- _Action item_: Leaving out every picture, output the records below exactly as they are.

[Saved entries]
----
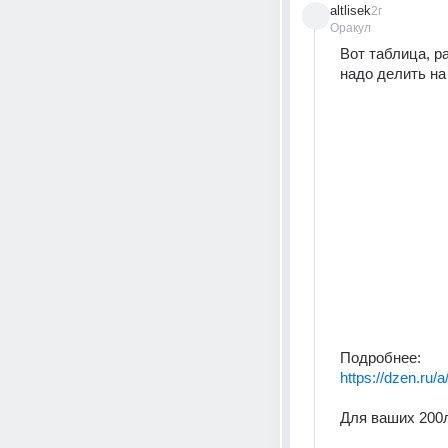
altlisek
2г
Оракул
Вот таблица, р
надо делить на
Подробнее:
https://dzen.r
Для ваших 200л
----
- _Output of the task_:
altlisek
2г
Оракул
Вот таблица, р
надо делить на
Подробнее:
https://dzen.r
Для ваших 200л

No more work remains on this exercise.